RETRATO DEL CRÍTICO DESAPACIBLE
Acaba de morir Harold Bloom, a los ochenta y nueve años de su edad. Y como primer gesto que puede delinear las formas de un homenaje harto merecido habría que decir que su labor crítica, hermenéutica y textual se cimentó sobre uno de los conceptos fundantes de la cultura genuina (aquélla que incomoda con dentelladas de inconformismo, vale decir, la que, en términos abarcadores y generales, va del teatro griego a la mejor narrativa del siglo XX pasando por el Siglo de las Luces): lo políticamente incorrecto. Nacido, criado y educado en un país (era originario de New York, Estados Unidos) que es probable que en algún momento agonice bajo los estertores de la más mediocre y descolorida medianía, nunca declaró lo conveniente, jamás expuso lo correcto, nunca se adhirió a lo adecuado; o sea: un intelectual de otro siglo, un catedrático del destiempo, mucho más cerca del doctor Samuel Johnson que de las simpáticas picardías de Harry Potter. Una de sus obras mayores, El canon occidental, en la cual consigna a sus veintiséis autores imprescindibles, tiene en el prólogo a su primera edición una advertencia que, probablemente, debería estar grabada sobre mármol en la fachada de todos los talleres literarios: no es condición suficiente ser lesbiana, homosexual o mestizo para convertirse en un gran escritor; tales son rasgos contingentes, respetabilísimos y plausibles, pero no suficientes.
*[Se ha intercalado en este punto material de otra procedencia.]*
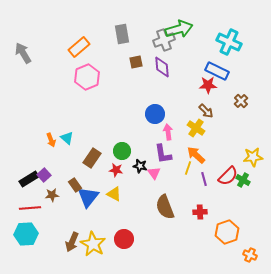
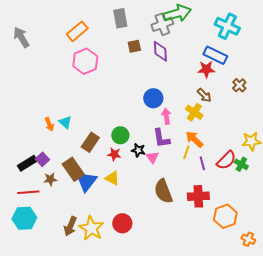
brown rectangle: (75, 185) -> (73, 169), size x1.6
red cross: (200, 212) -> (198, 196), size x1.5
A semejanza del doctor Samuel Johnson, su centro gravitatorio y su paradigma fue William Shakespeare. Y su monumental –por extensión y contenido- libro Shakespeare. La invención de lo humano es, tal vez y hasta la fecha, el mejor ensayo que se ha escrito sobre Shakespeare y una obra imprescindible no sólo para un shakespeareano, sino para todo aquel que halle algún interés o acicate en ese ancho campo que se llama “literatura”. A despecho de ello, alguna vez declaró una verdad monolítica sobre una novela de la que cada vez se habla más y menos se lee: “Nunca se ha escrito –observó Bloom- nada más grande que el Quijote.”
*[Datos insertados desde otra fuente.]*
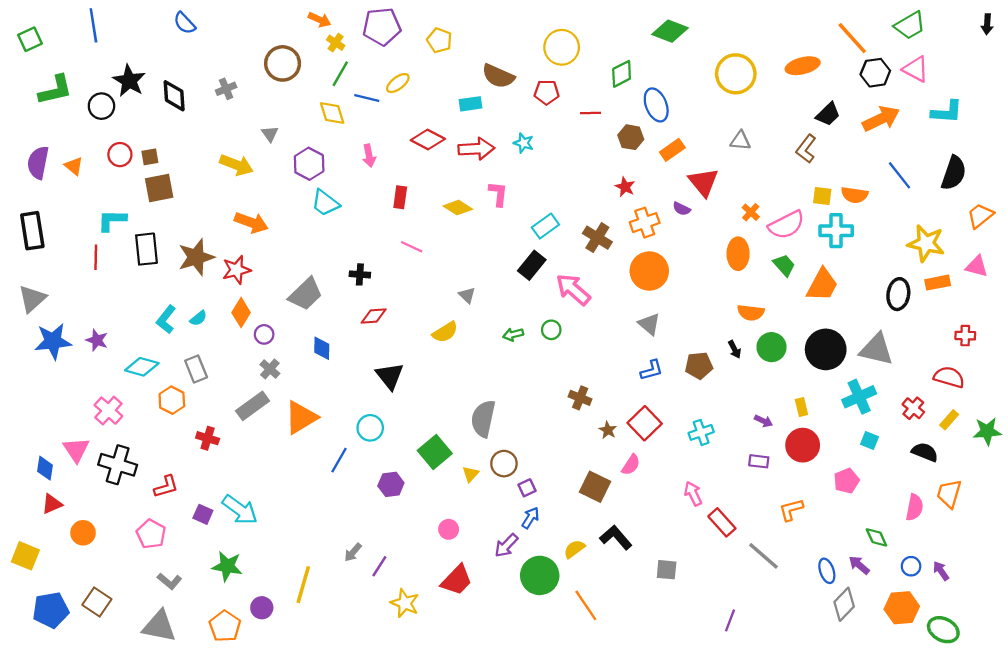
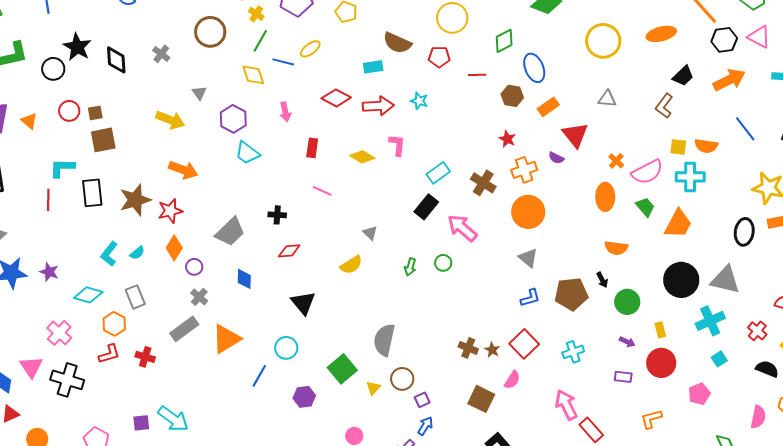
gray cross: (226, 89) -> (161, 54), turned -30
green arrow: (513, 334) -> (410, 267), turned -60
green circle: (771, 347) -> (627, 302), moved
brown pentagon: (699, 366) -> (571, 294), size x1.4
brown cross: (580, 398) -> (468, 348), moved
cyan square: (870, 441) -> (719, 359), turned 35
red L-shape: (166, 487) -> (109, 354), moved
pink arrow: (693, 494) -> (566, 405), size x1.4
purple square: (203, 514) -> (141, 423), turned -30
La angustia de las influencias, publicado originalmente en 1973, despliega una teoría que hizo y sigue haciendo época en la órbita de la crítica literaria: no hay ni puede haber nada original bajo el sol de la literatura, la influencia es inevitable y cada autor debe sobreponerse a la angustia que le suscita la existencia de una tradición a sus espaldas, una angustia que se puede asimilar al complejo de Edipo, a la controvertida relación padre-hijo, en la que el autor joven presenta batalla a su precursor literario.
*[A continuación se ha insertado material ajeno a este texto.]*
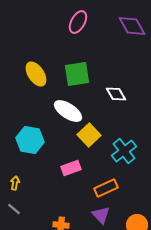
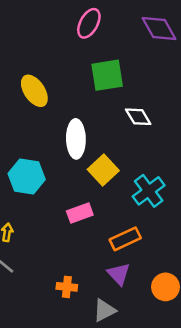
green square: (77, 74) -> (107, 75), moved
white ellipse: (68, 111) -> (76, 139), turned 56

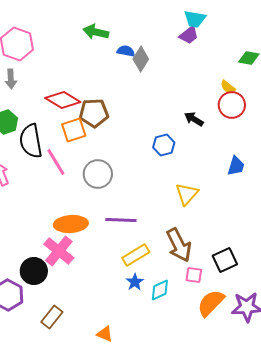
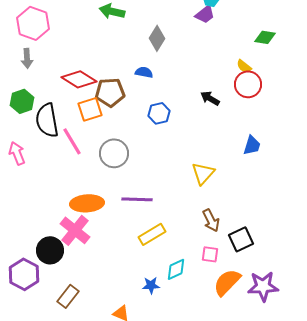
blue semicircle: (126, 51) -> (144, 72), moved
blue hexagon: (164, 145) -> (159, 113), moved
brown arrow: (179, 245) -> (211, 220), moved, size x0.7
blue star: (135, 282) -> (151, 285), moved, turned 30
Bloom no recomendaba leer mucho, sino más bien abocarse a la tarea imposible (y, por ello, estimulante) de leerlo todo. Fue un crítico arbitrario, excesivo y desapacible; dialéctico perseverante y de naturaleza hedonista; poseedor de un estilo al que pulía y resguardaba tal y como un tenor sus cuerdas vocales; de un aspecto pantagruélico que seguramente traducía su índole más esencial. Constituyó el mejor antídoto para contrarrestar los efectos de estos aciagos tiempos descafeinados, homeopáticos y estreñidos; estos tiempos donde la abrumadora mayoría de los intelectuales no está a favor ni decididamente en contra de nada, y por lo tanto acaban naufragando en las aguas de la más tibia imbecilidad. Fue un lujo haber podido gozar a Bloom durante tantos años. No es de esperar que descanse en paz porque lo más íntima y constitutivamente suyo fue la batalla, pero sí es de desear que la eternidad, al menos para él, tenga las formas de un claustro o de una biblioteca.